_Your assignment_
Output all the records word for word. Drop the pictures.

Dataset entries

++++

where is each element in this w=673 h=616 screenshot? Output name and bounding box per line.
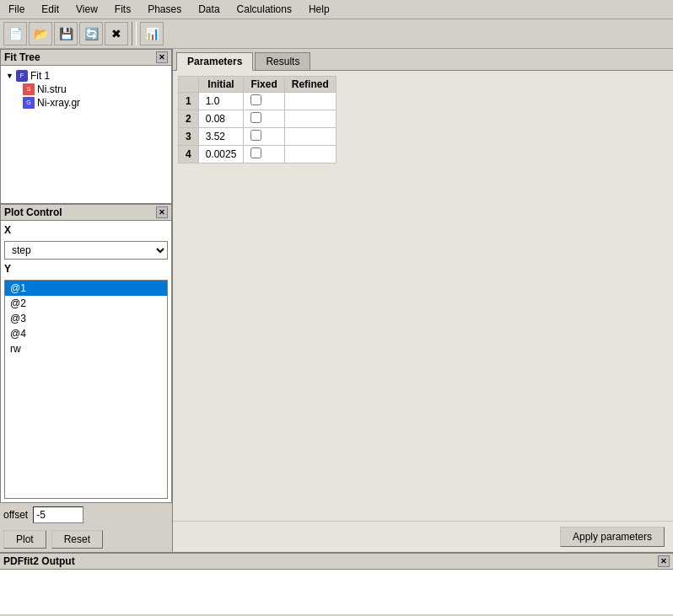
tree-fit1-label: Fit 1 bbox=[30, 70, 50, 82]
toolbar: 📄 📂 💾 🔄 ✖ 📊 bbox=[0, 19, 673, 49]
y-item-2[interactable]: @2 bbox=[5, 296, 167, 311]
col-refined: Refined bbox=[284, 77, 336, 93]
reset-button[interactable]: Reset bbox=[51, 530, 103, 549]
output-close[interactable]: ✕ bbox=[658, 555, 670, 567]
col-initial: Initial bbox=[198, 77, 244, 93]
new-button[interactable]: 📄 bbox=[3, 22, 27, 46]
fit-tree: ▼ F Fit 1 S Ni.stru G Ni-xray.gr bbox=[0, 65, 172, 204]
table-row: 2 0.08 bbox=[179, 110, 336, 128]
fit-tree-header: Fit Tree ✕ bbox=[0, 49, 172, 65]
row-refined-2 bbox=[284, 110, 336, 128]
tree-ni-stru-label: Ni.stru bbox=[37, 83, 67, 95]
main-layout: Fit Tree ✕ ▼ F Fit 1 S Ni.stru G Ni-xray… bbox=[0, 49, 673, 552]
row-refined-3 bbox=[284, 128, 336, 146]
offset-label: offset bbox=[3, 509, 28, 521]
row-initial-4[interactable]: 0.0025 bbox=[198, 146, 244, 163]
table-row: 3 3.52 bbox=[179, 128, 336, 146]
offset-row: offset bbox=[0, 503, 172, 527]
menu-file[interactable]: File bbox=[3, 2, 30, 17]
tree-arrow-icon: ▼ bbox=[6, 72, 13, 80]
menu-view[interactable]: View bbox=[71, 2, 103, 17]
plot-control-close[interactable]: ✕ bbox=[156, 206, 168, 218]
apply-row: Apply parameters bbox=[173, 521, 673, 552]
plot-body: X step r q Y @1 @2 @3 @4 rw bbox=[0, 220, 172, 503]
open-button[interactable]: 📂 bbox=[29, 22, 52, 46]
y-label: Y bbox=[4, 263, 168, 275]
x-select[interactable]: step r q bbox=[5, 244, 167, 257]
plot-control: Plot Control ✕ X step r q Y @1 @2 @3 bbox=[0, 204, 172, 552]
plot-buttons: Plot Reset bbox=[0, 527, 172, 552]
output-body bbox=[0, 570, 673, 614]
tab-bar: Parameters Results bbox=[173, 49, 673, 71]
fixed-checkbox-3[interactable] bbox=[250, 130, 261, 141]
fixed-checkbox-4[interactable] bbox=[250, 147, 261, 158]
y-item-4[interactable]: @4 bbox=[5, 326, 167, 341]
plot-button[interactable]: Plot bbox=[3, 530, 46, 549]
y-item-rw[interactable]: rw bbox=[5, 341, 167, 356]
menu-phases[interactable]: Phases bbox=[143, 2, 186, 17]
menu-fits[interactable]: Fits bbox=[110, 2, 136, 17]
col-fixed: Fixed bbox=[244, 77, 284, 93]
tab-parameters[interactable]: Parameters bbox=[176, 52, 253, 71]
tree-ni-stru[interactable]: S Ni.stru bbox=[21, 83, 168, 96]
row-fixed-2[interactable] bbox=[244, 110, 284, 128]
menubar: File Edit View Fits Phases Data Calculat… bbox=[0, 0, 673, 19]
menu-data[interactable]: Data bbox=[193, 2, 224, 17]
toolbar-separator bbox=[132, 22, 137, 46]
row-index-1: 1 bbox=[179, 93, 199, 110]
y-item-3[interactable]: @3 bbox=[5, 311, 167, 326]
table-row: 1 1.0 bbox=[179, 93, 336, 110]
menu-help[interactable]: Help bbox=[304, 2, 335, 17]
row-fixed-4[interactable] bbox=[244, 146, 284, 163]
row-fixed-1[interactable] bbox=[244, 93, 284, 110]
fixed-checkbox-2[interactable] bbox=[250, 112, 261, 123]
output-header: PDFfit2 Output ✕ bbox=[0, 554, 673, 570]
left-panel: Fit Tree ✕ ▼ F Fit 1 S Ni.stru G Ni-xray… bbox=[0, 49, 173, 552]
tree-ni-gr[interactable]: G Ni-xray.gr bbox=[21, 96, 168, 110]
x-dropdown[interactable]: step r q bbox=[4, 241, 168, 260]
row-index-3: 3 bbox=[179, 128, 199, 146]
fixed-checkbox-1[interactable] bbox=[250, 94, 261, 105]
y-item-1[interactable]: @1 bbox=[5, 281, 167, 296]
tab-results[interactable]: Results bbox=[255, 52, 310, 70]
row-initial-1[interactable]: 1.0 bbox=[198, 93, 244, 110]
menu-edit[interactable]: Edit bbox=[36, 2, 64, 17]
offset-input[interactable] bbox=[33, 506, 83, 523]
row-index-4: 4 bbox=[179, 146, 199, 163]
table-row: 4 0.0025 bbox=[179, 146, 336, 163]
row-initial-3[interactable]: 3.52 bbox=[198, 128, 244, 146]
row-fixed-3[interactable] bbox=[244, 128, 284, 146]
x-label: X bbox=[4, 224, 168, 236]
row-refined-4 bbox=[284, 146, 336, 163]
tree-fit1[interactable]: ▼ F Fit 1 bbox=[4, 69, 168, 83]
tree-ni-gr-label: Ni-xray.gr bbox=[37, 97, 80, 109]
chart-button[interactable]: 📊 bbox=[140, 22, 164, 46]
row-initial-2[interactable]: 0.08 bbox=[198, 110, 244, 128]
params-table: Initial Fixed Refined 1 1.0 2 0.08 bbox=[178, 76, 336, 163]
gr-icon: G bbox=[23, 97, 35, 109]
save-button[interactable]: 💾 bbox=[54, 22, 78, 46]
row-index-2: 2 bbox=[179, 110, 199, 128]
output-panel: PDFfit2 Output ✕ bbox=[0, 552, 673, 614]
fit-icon: F bbox=[16, 70, 28, 82]
fit-tree-title: Fit Tree bbox=[4, 51, 40, 63]
output-title: PDFfit2 Output bbox=[3, 555, 75, 567]
stru-icon: S bbox=[23, 83, 35, 95]
plot-control-title: Plot Control bbox=[4, 206, 62, 218]
apply-parameters-button[interactable]: Apply parameters bbox=[560, 527, 665, 547]
tree-children: S Ni.stru G Ni-xray.gr bbox=[21, 83, 168, 110]
y-list: @1 @2 @3 @4 rw bbox=[4, 280, 168, 499]
refresh-button[interactable]: 🔄 bbox=[79, 22, 103, 46]
fit-tree-close[interactable]: ✕ bbox=[156, 51, 168, 63]
col-index bbox=[179, 77, 199, 93]
stop-button[interactable]: ✖ bbox=[105, 22, 128, 46]
params-area: Initial Fixed Refined 1 1.0 2 0.08 bbox=[173, 71, 673, 521]
plot-control-header: Plot Control ✕ bbox=[0, 204, 172, 220]
right-panel: Parameters Results Initial Fixed Refined… bbox=[173, 49, 673, 552]
row-refined-1 bbox=[284, 93, 336, 110]
menu-calculations[interactable]: Calculations bbox=[232, 2, 297, 17]
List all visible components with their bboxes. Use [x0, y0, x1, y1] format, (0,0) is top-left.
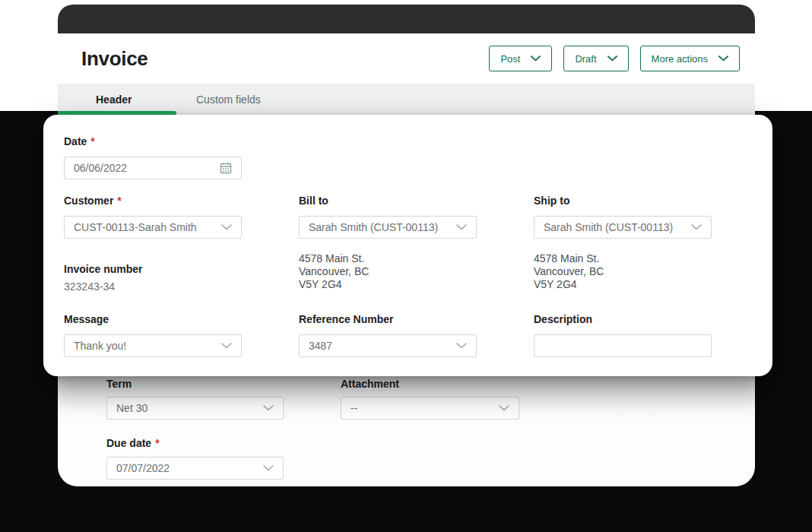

++++

_Exercise result_
where is each element in this w=673 h=616 screenshot? Output name and bounding box per line.
tree-fit1-label: Fit 1 bbox=[30, 70, 50, 82]
toolbar: 📄 📂 💾 🔄 ✖ 📊 bbox=[0, 19, 673, 49]
y-item-2[interactable]: @2 bbox=[5, 296, 167, 311]
col-refined: Refined bbox=[284, 77, 336, 93]
reset-button[interactable]: Reset bbox=[51, 530, 103, 549]
output-close[interactable]: ✕ bbox=[658, 555, 670, 567]
col-initial: Initial bbox=[198, 77, 244, 93]
new-button[interactable]: 📄 bbox=[3, 22, 27, 46]
fit-tree: ▼ F Fit 1 S Ni.stru G Ni-xray.gr bbox=[0, 65, 172, 204]
table-row: 2 0.08 bbox=[179, 110, 336, 128]
fit-tree-header: Fit Tree ✕ bbox=[0, 49, 172, 65]
row-refined-2 bbox=[284, 110, 336, 128]
tree-ni-stru-label: Ni.stru bbox=[37, 83, 67, 95]
main-layout: Fit Tree ✕ ▼ F Fit 1 S Ni.stru G Ni-xray… bbox=[0, 49, 673, 552]
row-refined-3 bbox=[284, 128, 336, 146]
offset-label: offset bbox=[3, 509, 28, 521]
row-initial-4[interactable]: 0.0025 bbox=[198, 146, 244, 163]
table-row: 3 3.52 bbox=[179, 128, 336, 146]
offset-row: offset bbox=[0, 503, 172, 527]
menu-file[interactable]: File bbox=[3, 2, 30, 17]
tree-arrow-icon: ▼ bbox=[6, 72, 13, 80]
menu-view[interactable]: View bbox=[71, 2, 103, 17]
plot-control-close[interactable]: ✕ bbox=[156, 206, 168, 218]
apply-row: Apply parameters bbox=[173, 521, 673, 552]
plot-body: X step r q Y @1 @2 @3 @4 rw bbox=[0, 220, 172, 503]
open-button[interactable]: 📂 bbox=[29, 22, 52, 46]
y-label: Y bbox=[4, 263, 168, 275]
x-select[interactable]: step r q bbox=[5, 244, 167, 257]
plot-control: Plot Control ✕ X step r q Y @1 @2 @3 bbox=[0, 204, 172, 552]
plot-buttons: Plot Reset bbox=[0, 527, 172, 552]
output-body bbox=[0, 570, 673, 614]
tab-bar: Parameters Results bbox=[173, 49, 673, 71]
fixed-checkbox-3[interactable] bbox=[250, 130, 261, 141]
fixed-checkbox-4[interactable] bbox=[250, 147, 261, 158]
y-item-4[interactable]: @4 bbox=[5, 326, 167, 341]
plot-button[interactable]: Plot bbox=[3, 530, 46, 549]
y-item-rw[interactable]: rw bbox=[5, 341, 167, 356]
menu-phases[interactable]: Phases bbox=[143, 2, 186, 17]
menu-fits[interactable]: Fits bbox=[110, 2, 136, 17]
col-fixed: Fixed bbox=[244, 77, 284, 93]
tab-parameters[interactable]: Parameters bbox=[176, 52, 253, 71]
tree-ni-stru[interactable]: S Ni.stru bbox=[21, 83, 168, 96]
row-fixed-2[interactable] bbox=[244, 110, 284, 128]
menubar: File Edit View Fits Phases Data Calculat… bbox=[0, 0, 673, 19]
menu-data[interactable]: Data bbox=[193, 2, 224, 17]
toolbar-separator bbox=[132, 22, 137, 46]
row-index-1: 1 bbox=[179, 93, 199, 110]
y-item-3[interactable]: @3 bbox=[5, 311, 167, 326]
table-row: 1 1.0 bbox=[179, 93, 336, 110]
menu-help[interactable]: Help bbox=[304, 2, 335, 17]
row-fixed-4[interactable] bbox=[244, 146, 284, 163]
row-fixed-1[interactable] bbox=[244, 93, 284, 110]
fixed-checkbox-2[interactable] bbox=[250, 112, 261, 123]
output-header: PDFfit2 Output ✕ bbox=[0, 554, 673, 570]
left-panel: Fit Tree ✕ ▼ F Fit 1 S Ni.stru G Ni-xray… bbox=[0, 49, 173, 552]
tree-ni-gr[interactable]: G Ni-xray.gr bbox=[21, 96, 168, 110]
x-dropdown[interactable]: step r q bbox=[4, 241, 168, 260]
row-index-3: 3 bbox=[179, 128, 199, 146]
fixed-checkbox-1[interactable] bbox=[250, 94, 261, 105]
y-item-1[interactable]: @1 bbox=[5, 281, 167, 296]
tab-results[interactable]: Results bbox=[255, 52, 310, 70]
row-initial-1[interactable]: 1.0 bbox=[198, 93, 244, 110]
menu-edit[interactable]: Edit bbox=[36, 2, 64, 17]
offset-input[interactable] bbox=[33, 506, 83, 523]
row-index-4: 4 bbox=[179, 146, 199, 163]
table-row: 4 0.0025 bbox=[179, 146, 336, 163]
row-initial-3[interactable]: 3.52 bbox=[198, 128, 244, 146]
row-fixed-3[interactable] bbox=[244, 128, 284, 146]
x-label: X bbox=[4, 224, 168, 236]
row-refined-4 bbox=[284, 146, 336, 163]
tree-fit1[interactable]: ▼ F Fit 1 bbox=[4, 69, 168, 83]
tree-ni-gr-label: Ni-xray.gr bbox=[37, 97, 80, 109]
chart-button[interactable]: 📊 bbox=[140, 22, 164, 46]
row-initial-2[interactable]: 0.08 bbox=[198, 110, 244, 128]
params-table: Initial Fixed Refined 1 1.0 2 0.08 bbox=[178, 76, 336, 163]
gr-icon: G bbox=[23, 97, 35, 109]
save-button[interactable]: 💾 bbox=[54, 22, 78, 46]
row-index-2: 2 bbox=[179, 110, 199, 128]
output-panel: PDFfit2 Output ✕ bbox=[0, 552, 673, 614]
fit-icon: F bbox=[16, 70, 28, 82]
fit-tree-title: Fit Tree bbox=[4, 51, 40, 63]
output-title: PDFfit2 Output bbox=[3, 555, 75, 567]
stru-icon: S bbox=[23, 83, 35, 95]
plot-control-title: Plot Control bbox=[4, 206, 62, 218]
apply-parameters-button[interactable]: Apply parameters bbox=[560, 527, 665, 547]
tree-children: S Ni.stru G Ni-xray.gr bbox=[21, 83, 168, 110]
y-list: @1 @2 @3 @4 rw bbox=[4, 280, 168, 499]
refresh-button[interactable]: 🔄 bbox=[79, 22, 103, 46]
fit-tree-close[interactable]: ✕ bbox=[156, 51, 168, 63]
col-index bbox=[179, 77, 199, 93]
stop-button[interactable]: ✖ bbox=[105, 22, 128, 46]
params-area: Initial Fixed Refined 1 1.0 2 0.08 bbox=[173, 71, 673, 521]
plot-control-header: Plot Control ✕ bbox=[0, 204, 172, 220]
right-panel: Parameters Results Initial Fixed Refined… bbox=[173, 49, 673, 552]
row-refined-1 bbox=[284, 93, 336, 110]
menu-calculations[interactable]: Calculations bbox=[232, 2, 297, 17]
List all visible components with their bboxes. Use [x0, y0, x1, y1] format, (0,0) is top-left.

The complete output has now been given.